Seoul’s Kospi closed down 1 per cent, after its 5.9 per cent jump on Wednesday. The tech-heavy Kosdaq, which shot up 5.3 per cent on Wednesday, rose 2.2 per cent.
Australia’s S&P/ASX200, closed up 2.3 per cent, after its 5.5 per cent increase on Wednesday.
New Zealand’s S&P/NZX50, which shot up 7.2 per cent on Tuesday and rose 4 per cent on Wednesday, jumped 4 per cent.
Meanwhile, Singapore’s Straits Times Index fell 1 per cent.
Singapore’s gross domestic product fell an annualised 10.6 per cent in the first quarter, compared to the previous three months. It is far worse than the average forecast of a 8.2 per cent decline, by economists surveyed by Bloomberg, and the biggest contraction since 2010.
When compared to a year ago, the economy was down 2.2 per cent in the biggest drop since the 2009 financial crisis.

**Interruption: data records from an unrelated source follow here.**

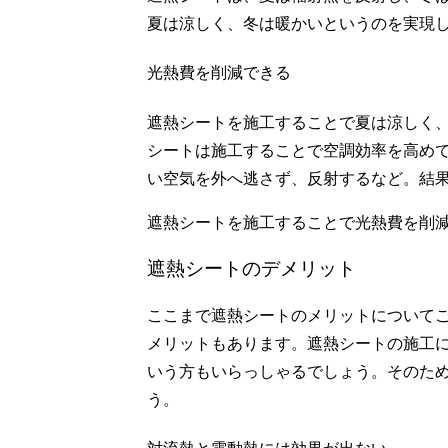
夏は涼しく、冬は暖かいというのを実現
光熱費を削減できる
遮熱シートを施工することで夏は涼しく
シートは施工することで空調効率を高め
い空気を外へ逃さず、反射するなど。結
遮熱シートを施工することで光熱費を削
遮熱シートのデメリット
ここまで遮熱シートのメリットについて
メリットもあります。遮熱シートの施工
いう方もいらっしゃるでしょう。そのた
う。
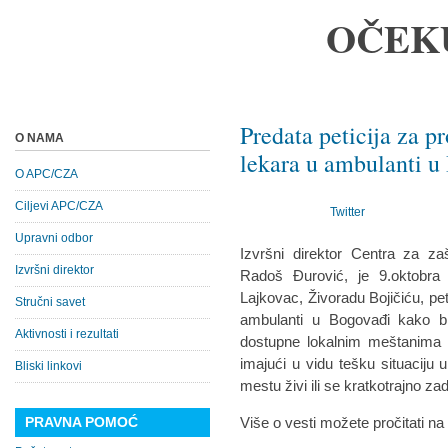
OČEK
Predata peticija za 
O NAMA
lekara u ambulanti u
O APC/CZA
Ciljevi APC/CZA
Twitter
Upravni odbor
Izvršni direktor Centra za za
Izvršni direktor
Radoš Đurović, je 9.oktobra
Lajkovac, Živoradu Bojičiću, pe
Stručni savet
ambulanti u Bogovađi kako bi
Aktivnosti i rezultati
dostupne lokalnim meštanima 
imajući u vidu tešku situaciju 
Bliski linkovi
mestu živi ili se kratkotrajno za
PRAVNA POMOĆ
Više o vesti možete pročitati n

“As the global Covid-19 situation is still evolving rapidly, there remains a significant degree of uncertainty over the severity and duration of the global outbreak, and the trajectory of the global economic recovery once the outbreak has been contained,” the Ministry of Trade and Industry (MTI) said in a statement. “The balance of risks, however, is tilted to the downside.”
The Singapore government now expects the economy to contract up to 4 per cent in 2020, worse than previous predictions of an up to 1.5 per cent fall.
MTI said it expects worsening impacts from the coronavirus outbreak – like the spread to more countries, Singapore’s tightened border controls and safe-distancing measures – to hit retail, food and drink sectors.